- Task goal
Your copy should match the entries exactly, with no images carried over.

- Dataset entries
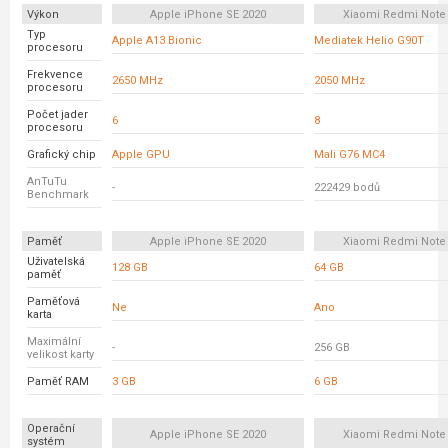
Výkon
Apple iPhone SE 2020
Xiaomi Redmi Note 
Typ
Apple A13 Bionic
Mediatek Helio G90T
procesoru
Frekvence
2650 MHz
2050 MHz
procesoru
Počet jader
6
8
procesoru
Grafický chip
Apple GPU
Mali G76 MC4
AnTuTu
-
222429 bodů
Benchmark
Paměť
Apple iPhone SE 2020
Xiaomi Redmi Note 
Uživatelská
128 GB
64 GB
paměť
Paměťová
Ne
Ano
karta
Maximální
-
256 GB
velikost karty
Paměť RAM
3 GB
6 GB
Operační
Apple iPhone SE 2020
Xiaomi Redmi Note 
systém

- Response
Výkon
Apple iPhone SE 2020
Xiaomi Redmi Note 
Typ
Apple A13 Bionic
Mediatek Helio G90T
procesoru
Frekvence
2650 MHz
2050 MHz
procesoru
Počet jader
6
8
procesoru
Grafický chip
Apple GPU
Mali G76 MC4
AnTuTu
-
222429 bodů
Benchmark
Paměť
Apple iPhone SE 2020
Xiaomi Redmi Note 
Uživatelská
128 GB
64 GB
paměť
Paměťová
Ne
Ano
karta
Maximální
-
256 GB
velikost karty
Paměť RAM
3 GB
6 GB
Operační
Apple iPhone SE 2020
Xiaomi Redmi Note 
systém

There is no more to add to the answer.